As mentioned above, the benchmark policy resembling the German scenario in Sect. 4 corresponds to \((\alpha ^l, \alpha ^o, \beta ^l) = (1,0,50)\).Footnote 17 During the opening-up phase, we assume that the working from home measure remains active. After approximately 5 months, we introduce a virus mutation with an infection probability increased by \(50\%\). Moreover, all runs are based on the assumption that 18 months after the first occurrence of the virus, a vaccine has been developed and a sufficient percentage of the population has been vaccinated to prevent any further transmissions of the virus. Hence, at that point \(p_{\inf }\) and \(p_{inf}^{mut}\) are set to zero and all containment measures are lifted. Since a full economic recovery might still need some time even after all restrictions have been removed, our analysis covers a time window of 24 months after the first introduction of lockdown measures. Figure 5 summarizes the timeline underlying our policy analysis. For each considered policy scenario, we carry out 50 simulation runs of the model in order to capture the variance of the emerging dynamics.

Fig. 6
figure 6

Effects of variations of key policy parameters. All points correspond to averages across the 50 runs. GDP loss [%] on the x-axis measured as loss averaged over simulation time span of 728 periods (24 months) as a percentage of baseline and mortality [%] on the y-axis expressed as a percentage of population

The main results from our analysis are summarized in Fig. 6, which shows the average GDP loss and total mortality after 24 months (mean over the 50 runs) under a systematic variation of the policy parameters.

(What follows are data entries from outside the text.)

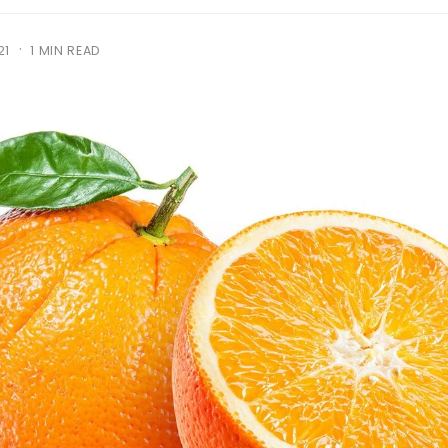
·
21
1 MIN READ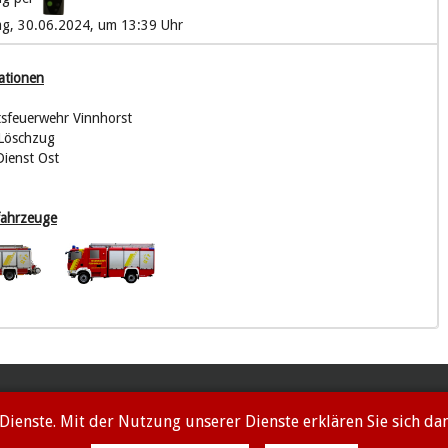
g, 30.06.2024, um 13:39 Uhr
ationen
tsfeuerwehr Vinnhorst
 Löschzug
Dienst Ost
fahrzeuge
 Dienste. Mit der Nutzung unserer Dienste erklären Sie sich d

Starting from point A, corresponding to the calibrated German policy scenario (1, 0, 50), we systematically vary the key parameters \((\alpha ^l, \alpha ^o, \beta ^l)\). First, along the black line we decrease the incidence threshold \(\beta ^l\) for entering a lockdown, reaching a policy (1, 0, 5) in point B, whereas for the highest point we increase \(\beta ^l\) to 100. Second, along red lines (solid and dashed) we decrease (left arrow) or increase (right arrow) the intensity of the lockdown, \(\alpha ^l\), with a step size of 0.25. In the following analysis we will in particular consider the policy (0.5, 0, 5), labeled as C, which combines a low lockdown threshold with weak restrictions during the lockdown. Finally, along blue lines (solid and dashed) we increase the restrictions in the opening-up phase, \(\alpha ^o\), in steps of size 0.25. Hence, point D (0.5, 0.5, 5) represents a policy of continuous weak restrictions of economic activity. Figure 7 shows the dynamics of newly infected (panel a) and per capita GDP (panel b) for the four key policy scenarios corresponding to points A–D. Table 1 contains mean values and standard deviations for key indicators, such as the duration of the lockdown or the public deficit, across the batch runs for each of the four key policies. In Tables 10 and 11 in Appendix D we provide information on the statistical significance of the differences in induced GDP loss and mortality between the key policies based on Mann–Whitney U tests.

Fig. 7
figure 7

Dynamics. Evolution of the a current number of infected and b the GDP per capita for the five policy scenarios (A: green; B: blue; C: red; D: purple). Solid lines indicate batch run means and dotted lines indicate plus/minus one standard deviation (color figure online)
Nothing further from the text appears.